Here are merely some of the socio-economic benefits of a deregulated sex industry.

  • The sex industry builds social cohesion by providing a healthy outlet for male sexual needs of all kinds. In the interests of public health and safety it is vital that the Left defend the right of the sex industry to fully penetrate the private and public sphere. Let us face facts. Although decades of scientific feminist research argue that the sex industry practices and promotes violent woman hating, circumstantial evidence suggests feminists make these claims because they are man-haters.
  • We must offer brothels the choice to corporatize their business. By gentrifying the sex industry we enhance the social status of sex work.
  • Within working-class areas pornography corporations should be approached as industry partners in state sex education projects. Brothel owners and pimps might select students for job training in year 10. Already groomed for such work by the sex industry’s colonisation of their life worlds, this opportunity to professionalize their knowledge will be eagerly embraced by poor girls.
  • Student unions could actively place girls within the sex industry formalising an already growing trend for poor students. The sex industry will support the higher education sector by increasing retention rates for the poor that in turn will lead to increased corporate/university profits.
  • Australia should be marketed internationally to sex tourists. Currently many Australian men go to places like Cambodia for unregulated sex industry business—it is time we reversed the trend.
  • The unemployed, the homeless, the entire standing reserve of at-risk and vulnerable girls should undergo training in various aspects of sex work and be thoughtfully placed in the industry. There will be no need for exit paths—rather old workers of 30 will be offered promotion to pimp. 
  • Female run pornography companies and sex industry venues would enhance gender equality.
  • Much research has been done on the negative impact of our image-obsessed culture. Yet here too is where the sex industry can help us. As Marx wrote: ‘I am ugly but I can buy the most beautiful woman. Which means to say that I am not ugly, for the effect of ugliness, its repelling power, is destroyed by money [Marx, Early Writings, Penguin. 1975, p. 377]. Surely then, the sex industry, which offers attractive girls to ugly men for money, will enhance men’s self-esteem which will in turn radiate outwards as a benevolence towards others, such as women, perhaps. 

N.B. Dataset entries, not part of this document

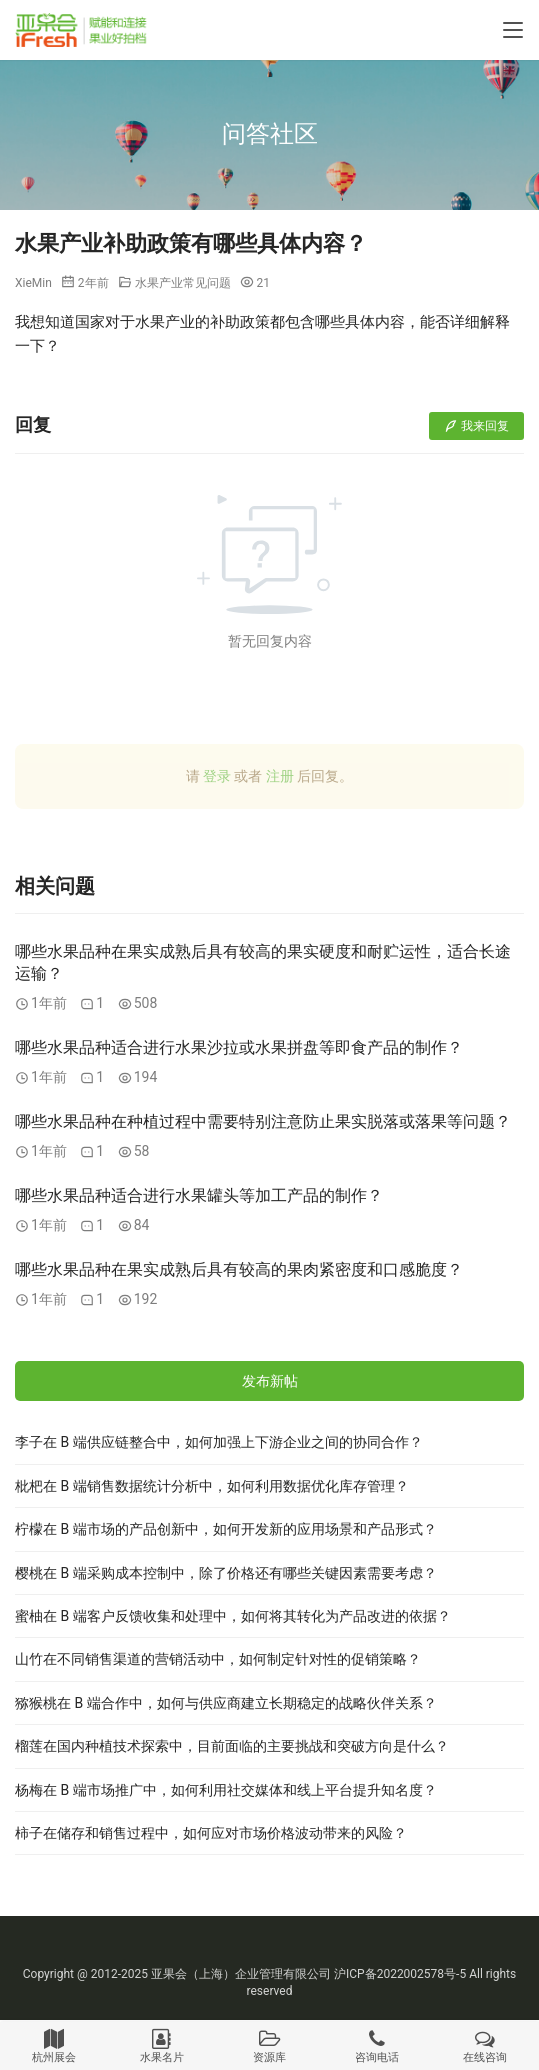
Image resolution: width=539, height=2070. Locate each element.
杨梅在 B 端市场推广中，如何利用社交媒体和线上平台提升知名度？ (226, 1790)
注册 (280, 776)
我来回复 (476, 426)
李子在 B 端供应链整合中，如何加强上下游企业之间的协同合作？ (219, 1442)
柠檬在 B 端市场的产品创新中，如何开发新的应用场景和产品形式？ (226, 1529)
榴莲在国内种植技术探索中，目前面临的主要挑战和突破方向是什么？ (232, 1746)
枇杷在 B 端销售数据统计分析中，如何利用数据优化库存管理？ (212, 1486)
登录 (217, 776)
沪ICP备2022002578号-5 (400, 1974)
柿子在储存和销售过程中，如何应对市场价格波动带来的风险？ (211, 1833)
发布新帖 (270, 1381)
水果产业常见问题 (183, 283)
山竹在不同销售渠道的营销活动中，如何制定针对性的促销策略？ (218, 1659)
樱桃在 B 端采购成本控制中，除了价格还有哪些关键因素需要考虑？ (226, 1573)
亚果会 (169, 1974)
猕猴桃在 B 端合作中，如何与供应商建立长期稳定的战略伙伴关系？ (226, 1703)
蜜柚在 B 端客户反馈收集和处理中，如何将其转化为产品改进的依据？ (233, 1616)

As the sex industry requires lithe bodies, many girls will be motivated to halt their descent into obesity in the interests of personal profit. Thus the sex industry will address the epidemic of youth obesity in Australia. Other issues facing disadvantaged girls, such as mental illness, rural suicide rates, social isolation, drug use, and anti-social behaviour will be eradicated by the therapeutic and financial benefits of belonging to the sex industry community. Cyber bullying through sexting will no longer have social purchase once society teaches the young to embrace pro-sex industry identities. The words ‘whore’, ‘ho’ and ‘pimp’, already terms of endearment among the young, will be further accepted as compliments.

This sincerely felt proposal should merit the originator a Humanist of the Year award, not to mention substantial research funding from the sex industry. Might I remind readers that it is the 100th anniversary of International Women’s Day? Although the communist wowser Clara Zetkin instigated this day we have now reached a moment in history where we can more accurately see that economics never lies.

(With apologies to Dr. Jonathan Swift)


Dr. Abigail Bray is a research fellow at the Social Justice Research Centre at Edith Cowan University. She has published widely in leading international academic journals on anorexia, child sexual abuse, moral panics, and child pornography. She is the editor of Big Porn Inc: Exposing the Harms of the Global Pornography Industry (2012), Hélène Cixous: Writing and Sexual Difference (2004), and Body Talk: A Power Guide for Girls (2005) with Elizabeth Reid Boyd. Dr. Bray was an inaugural inductee into the Western Australian Women’s Hall of Fame in 2011.